Пересилил себя, пошел. Катра встретила меня очень любезно, в недоумении пожимала плечами, сказала, что тут какое-то недоразумение. А глазами нагло смеялась. И отказала решительно.
Ночует Розанов там и сям.
Есть люди, есть странные условия, при которых судьба сводит с ними. Живой, осязаемый человек, с каким-нибудь самым реальным шрамом на лбу, — а впечатление, что это не человек, а призрак, какой-то миф. Таков Турман. Темною, зловещею тенью он мелькнул передо мною в первый раз, когда я его увидел. И с тех пор каждый раз, как он пройдет передо мною, я спрашиваю себя: кто это был, — живой человек или странное испарение жизни, сгустившееся в человеческую фигуру с наивно-реальным шрамом на лбу?
В первый раз я его увидел на митинге, в алом отблеске знамен, среди плеска и шума неудержимо нараставшей потребности в действии. Бледный полицмейстер пытался говорить:
— Граждане! Чтоб избежать напрасного кровопролития…
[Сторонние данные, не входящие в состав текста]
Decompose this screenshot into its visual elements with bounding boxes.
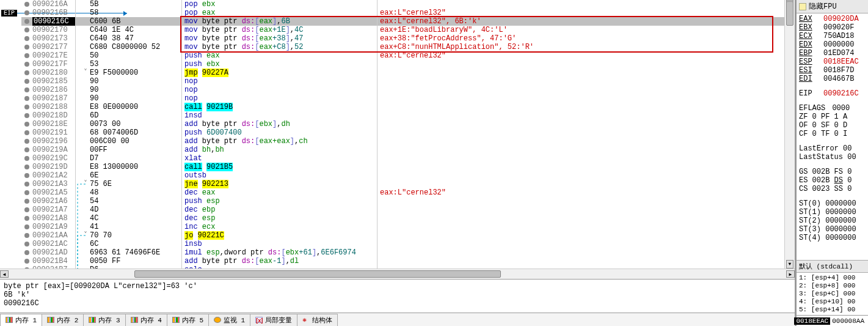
disasm-row[interactable]: 0090219168 0074006Dpush 6D007400 — [21, 128, 784, 137]
reg-line[interactable]: OF 0 SF 0 D — [799, 121, 866, 130]
disasm-row[interactable]: 009021AD6963 61 74696F6Eimul esp,dword p… — [21, 248, 784, 257]
stack-arg[interactable]: 5: [esp+14] 00 — [799, 306, 866, 314]
reg-line[interactable]: ST(4) 0000000 — [799, 234, 866, 242]
disasm-row[interactable]: 00902173C640 38 47mov byte ptr ds:[eax+3… — [21, 34, 784, 43]
disasm-row[interactable]: 0090218690nop — [21, 86, 784, 94]
tab-内存2[interactable]: 内存 2 — [42, 314, 84, 326]
fpu-hide-button[interactable]: 隐藏FPU — [797, 0, 868, 13]
disasm-row[interactable]: 0090219A00FFadd bh,bh — [21, 146, 784, 154]
breakpoint-gutter[interactable] — [21, 248, 32, 257]
breakpoint-gutter[interactable] — [21, 163, 32, 171]
reg-line[interactable]: GS 002B FS 0 — [799, 168, 866, 176]
breakpoint-gutter[interactable] — [21, 214, 32, 223]
breakpoint-gutter[interactable] — [21, 128, 32, 137]
disasm-row[interactable]: 009021A26Eoutsb — [21, 171, 784, 180]
disasm-row[interactable]: 0090216CC600 6Bmov byte ptr ds:[eax],6Be… — [21, 17, 784, 26]
reg-line[interactable]: EBX009020F — [799, 23, 866, 32]
reg-line[interactable]: EDI004667B — [799, 75, 866, 83]
disasm-row[interactable]: 00902188E8 0E000000call 90219B — [21, 103, 784, 111]
reg-line[interactable]: ES 002B DS 0 — [799, 176, 866, 185]
reg-line[interactable]: EIP0090216C — [799, 89, 866, 98]
breakpoint-gutter[interactable] — [21, 223, 32, 231]
reg-line[interactable]: LastStatus 00 — [799, 153, 866, 161]
breakpoint-gutter[interactable] — [21, 17, 32, 26]
disasm-row[interactable]: 00902177C680 C8000000 52mov byte ptr ds:… — [21, 43, 784, 51]
breakpoint-gutter[interactable] — [21, 0, 32, 9]
breakpoint-gutter[interactable] — [21, 34, 32, 43]
reg-line[interactable]: ST(3) 0000000 — [799, 225, 866, 234]
breakpoint-gutter[interactable] — [21, 43, 32, 51]
breakpoint-gutter[interactable] — [21, 137, 32, 146]
breakpoint-gutter[interactable] — [21, 188, 32, 197]
breakpoint-gutter[interactable] — [21, 51, 32, 60]
disasm-row[interactable]: 00902180˅E9 F5000000jmp 90227A — [21, 69, 784, 77]
registers-panel[interactable]: EAX009020DAEBX009020FECX750AD18EDX000000… — [797, 13, 868, 260]
reg-line[interactable]: CS 0023 SS 0 — [799, 185, 866, 193]
reg-line[interactable]: EBP01ED074 — [799, 49, 866, 57]
breakpoint-gutter[interactable] — [21, 231, 32, 240]
reg-line[interactable]: EAX009020DA — [799, 15, 866, 23]
breakpoint-gutter[interactable] — [21, 171, 32, 180]
disasm-vscrollbar[interactable]: ▲ ▼ — [784, 0, 795, 269]
reg-line[interactable]: EDX0000000 — [799, 40, 866, 49]
breakpoint-gutter[interactable] — [21, 197, 32, 206]
disasm-row[interactable]: 0090219CD7xlat — [21, 154, 784, 163]
tab-内存4[interactable]: 内存 4 — [125, 314, 167, 326]
disasm-row[interactable]: 0090218E0073 00add byte ptr ds:[ebx],dh — [21, 120, 784, 128]
breakpoint-gutter[interactable] — [21, 77, 32, 86]
disasm-row[interactable]: 0090218590nop — [21, 77, 784, 86]
tab-内存1[interactable]: 内存 1 — [0, 314, 42, 326]
disasm-row[interactable]: 009021B40050 FFadd byte ptr ds:[eax-1],d… — [21, 257, 784, 265]
disassembly-scroll[interactable]: 0090216A5Bpop ebx0090216B58pop eaxeax:L"… — [21, 0, 784, 269]
scroll-right-arrow-icon[interactable]: ▶ — [786, 270, 795, 278]
disasm-row[interactable]: 0090218790nop — [21, 94, 784, 103]
disasm-row[interactable]: 009021A84Cdec esp — [21, 214, 784, 223]
tab-局部变量[interactable]: [x]局部变量 — [250, 314, 297, 326]
disasm-row[interactable]: 0090217E50push eaxeax:L"cernel32" — [21, 51, 784, 60]
reg-line[interactable]: ZF 0 PF 1 A — [799, 113, 866, 121]
stack-arg[interactable]: 3: [esp+C] 000 — [799, 290, 866, 298]
disasm-row[interactable]: 009021A74Ddec ebp — [21, 206, 784, 214]
breakpoint-gutter[interactable] — [21, 146, 32, 154]
calling-convention-dropdown[interactable]: 默认 (stdcall) — [797, 260, 868, 273]
reg-line[interactable]: CF 0 TF 0 I — [799, 130, 866, 138]
breakpoint-gutter[interactable] — [21, 154, 32, 163]
breakpoint-gutter[interactable] — [21, 120, 32, 128]
scroll-left-arrow-icon[interactable]: ◀ — [0, 270, 9, 278]
scroll-thumb[interactable] — [134, 270, 501, 278]
tab-结构体[interactable]: ❋结构体 — [297, 314, 338, 326]
reg-line[interactable]: ESP0018EEAC — [799, 57, 866, 66]
reg-line[interactable]: ESI0018F7D — [799, 66, 866, 75]
reg-line[interactable]: ECX750AD18 — [799, 32, 866, 40]
breakpoint-gutter[interactable] — [21, 60, 32, 69]
breakpoint-gutter[interactable] — [21, 111, 32, 120]
breakpoint-gutter[interactable] — [21, 206, 32, 214]
tab-监视1[interactable]: 监视 1 — [208, 314, 250, 326]
breakpoint-gutter[interactable] — [21, 240, 32, 248]
disasm-row[interactable]: 009021AC6Cinsb — [21, 240, 784, 248]
disasm-hscrollbar[interactable]: ◀ ▶ — [0, 269, 795, 279]
disasm-row[interactable]: 0090217F53push ebx — [21, 60, 784, 69]
breakpoint-gutter[interactable] — [21, 9, 32, 17]
disasm-row[interactable]: 009021A654push esp — [21, 197, 784, 206]
breakpoint-gutter[interactable] — [21, 257, 32, 265]
tab-内存3[interactable]: 内存 3 — [83, 314, 125, 326]
breakpoint-gutter[interactable] — [21, 180, 32, 188]
stack-arg[interactable]: 2: [esp+8] 000 — [799, 282, 866, 290]
disasm-row[interactable]: 0090216A5Bpop ebx — [21, 0, 784, 9]
disasm-row[interactable]: 0090216B58pop eaxeax:L"cernel32" — [21, 9, 784, 17]
disasm-row[interactable]: 0090218D6Dinsd — [21, 111, 784, 120]
breakpoint-gutter[interactable] — [21, 94, 32, 103]
stack-arg[interactable]: 4: [esp+10] 00 — [799, 298, 866, 306]
breakpoint-gutter[interactable] — [21, 86, 32, 94]
scroll-thumb[interactable] — [786, 1, 793, 26]
reg-line[interactable]: ST(2) 0000000 — [799, 217, 866, 225]
reg-line[interactable]: ST(0) 0000000 — [799, 199, 866, 208]
disasm-row[interactable]: 009021A941inc ecx — [21, 223, 784, 231]
reg-line[interactable]: LastError 00 — [799, 144, 866, 153]
breakpoint-gutter[interactable] — [21, 103, 32, 111]
disasm-row[interactable]: 00902170C640 1E 4Cmov byte ptr ds:[eax+1… — [21, 26, 784, 34]
disasm-row[interactable]: 009021AA˅70 70jo 90221C — [21, 231, 784, 240]
stack-arg[interactable]: 1: [esp+4] 000 — [799, 274, 866, 282]
breakpoint-gutter[interactable] — [21, 26, 32, 34]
— Долой! Не мы крови хотим, а вы!..
— …чтоб напрасно не полилась человеческая кровь, я умоляю вас…
— Вон его!.. Долой!..
Полицмейстер измученно махнул рукою и сошел с ящика. Кипели речи. Около полицмейстера стояла Наташа. Мелькнула темная фигура, — это был Турман. Задыхаясь, он остановился перед полицмейстером, потоптался. Странно наклонившись, шагнул в сторону. Опять воротился. Как будто сновала зловещая ночная птица. В одно время полицмейстер и Наташа вдруг поняли, — понял вдруг и Турман, что они поняли. И стояли все трое, охваченные кровавою, смертною дрожью, и молча смотрели друг на друга. Наташа заслонила полицмейстера рукою и властно крикнула:
— Товарищ, уйдите!
Турман крепко сжатою рукою что-то держал в кармане пальто. Он топтался на месте, дрожал и впивался взглядом в глаза Наташи.
— Уйти?.. Наташа!
— Сейчас же уйдите! Слышите?
— Так уйти?.. Ната… Наташа?..
Я решительно обнял его за плечи.
— Пойдемте, товарищ! Вам тут нечего делать!
Все еще дрожа, он покорно, как в гипнозе, пошел со мною в толпу… Через минуту, все забыв, Турман жадно слушал несшиеся в толпу призывы.
Сегодня он опять темным призраком прошел перед душою, и опять я спрашиваю себя: живой это человек? Или сгустилась какая-то дикая, темная энергия в фигуру человека со шрамом на лбу?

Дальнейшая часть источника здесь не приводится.